April 11, 2007 10:04 AM   Subscribe

How dangerous is the business end of a Macbook MagSafe laptop power cable to a small child?

Do laptop power cables have any sort of circuitry to prevent them from shocking you? The Macbook mag cables are pretty easy to pull out, and about the right size for a small child to decide that this should go in their mouth. Obviously, these should not just be left lying around where babies are playing, but when using a computer near a baby, there's always a danger that they'll reach out and grab something before you can stop them. The MagSafe connectors seem like a bit more risk because of the relatively little effort it takes to disconnect them.

How bad would this be? A mild shock? Fatal? I've never heard of a single case like this.

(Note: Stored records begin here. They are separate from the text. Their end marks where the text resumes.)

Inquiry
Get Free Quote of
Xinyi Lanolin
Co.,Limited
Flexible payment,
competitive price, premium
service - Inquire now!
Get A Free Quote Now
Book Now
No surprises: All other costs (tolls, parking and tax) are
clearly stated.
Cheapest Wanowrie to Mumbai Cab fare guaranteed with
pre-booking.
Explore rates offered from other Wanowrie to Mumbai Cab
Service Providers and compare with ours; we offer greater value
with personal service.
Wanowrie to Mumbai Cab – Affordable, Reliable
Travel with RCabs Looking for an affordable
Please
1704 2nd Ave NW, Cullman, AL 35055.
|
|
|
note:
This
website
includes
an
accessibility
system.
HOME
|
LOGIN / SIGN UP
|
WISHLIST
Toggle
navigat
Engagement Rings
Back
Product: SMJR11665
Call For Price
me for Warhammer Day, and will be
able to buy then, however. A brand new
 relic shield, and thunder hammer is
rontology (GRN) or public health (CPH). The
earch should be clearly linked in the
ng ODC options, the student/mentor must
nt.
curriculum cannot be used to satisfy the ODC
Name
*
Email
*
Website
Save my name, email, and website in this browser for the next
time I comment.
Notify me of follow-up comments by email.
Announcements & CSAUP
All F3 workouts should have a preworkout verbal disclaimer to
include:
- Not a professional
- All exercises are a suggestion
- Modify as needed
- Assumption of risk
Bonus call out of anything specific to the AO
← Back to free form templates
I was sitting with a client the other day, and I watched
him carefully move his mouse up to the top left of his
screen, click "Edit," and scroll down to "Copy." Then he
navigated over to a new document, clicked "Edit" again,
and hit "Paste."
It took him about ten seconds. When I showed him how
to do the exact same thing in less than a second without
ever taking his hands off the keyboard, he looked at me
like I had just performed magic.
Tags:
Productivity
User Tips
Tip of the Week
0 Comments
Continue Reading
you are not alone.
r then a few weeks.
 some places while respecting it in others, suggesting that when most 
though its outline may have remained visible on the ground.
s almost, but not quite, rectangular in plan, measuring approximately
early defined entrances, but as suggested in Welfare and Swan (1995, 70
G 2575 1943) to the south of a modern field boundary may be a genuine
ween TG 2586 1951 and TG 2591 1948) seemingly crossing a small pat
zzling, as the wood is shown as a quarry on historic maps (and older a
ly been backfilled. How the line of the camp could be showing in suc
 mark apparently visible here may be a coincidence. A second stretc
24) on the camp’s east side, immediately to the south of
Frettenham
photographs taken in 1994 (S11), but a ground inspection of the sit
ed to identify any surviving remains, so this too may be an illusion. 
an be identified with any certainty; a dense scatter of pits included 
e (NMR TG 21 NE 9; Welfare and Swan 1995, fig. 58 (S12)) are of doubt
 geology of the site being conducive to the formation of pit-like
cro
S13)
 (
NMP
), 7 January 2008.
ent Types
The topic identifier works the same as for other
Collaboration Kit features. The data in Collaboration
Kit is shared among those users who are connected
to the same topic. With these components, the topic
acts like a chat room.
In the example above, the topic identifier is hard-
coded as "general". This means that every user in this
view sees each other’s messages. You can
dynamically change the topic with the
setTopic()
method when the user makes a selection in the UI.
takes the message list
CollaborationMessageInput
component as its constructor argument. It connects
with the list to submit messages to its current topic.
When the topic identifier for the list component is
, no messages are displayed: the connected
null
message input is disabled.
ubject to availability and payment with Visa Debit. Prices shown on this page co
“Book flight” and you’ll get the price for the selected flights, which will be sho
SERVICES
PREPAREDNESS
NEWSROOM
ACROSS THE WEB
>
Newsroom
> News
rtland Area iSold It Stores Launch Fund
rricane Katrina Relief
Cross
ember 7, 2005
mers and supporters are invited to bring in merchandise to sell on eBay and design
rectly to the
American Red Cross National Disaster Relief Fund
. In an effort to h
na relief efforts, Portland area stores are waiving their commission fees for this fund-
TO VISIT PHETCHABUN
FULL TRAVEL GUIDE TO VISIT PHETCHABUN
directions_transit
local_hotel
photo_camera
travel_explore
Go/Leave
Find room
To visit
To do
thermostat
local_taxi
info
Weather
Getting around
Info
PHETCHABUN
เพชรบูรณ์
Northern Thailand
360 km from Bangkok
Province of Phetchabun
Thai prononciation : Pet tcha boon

I already called Apple tech support. They couldn't answer the question and referred me to my local Apple authorized support dealer, who I don't really consider an authority on child safety. As you might expect, I'm somewhat reluctant to experiment.
posted by Caviar to Computers & Internet (25 answers total) 3 users marked this as a favorite
 
I just put one on my tongue and got a mild shock. I really had to get the whole surface in contact with my tongue to get an effect. Of course, I didn't leave it there too long -- hopefully the baby would do the same. (The things I do for AskMetaFilter!)
posted by jjg at 10:17 AM on April 11, 2007 [68 favorites]


jjg - ?!

You are a daring human being.
posted by voidcontext at 10:18 AM on April 11, 2007 [3 favorites]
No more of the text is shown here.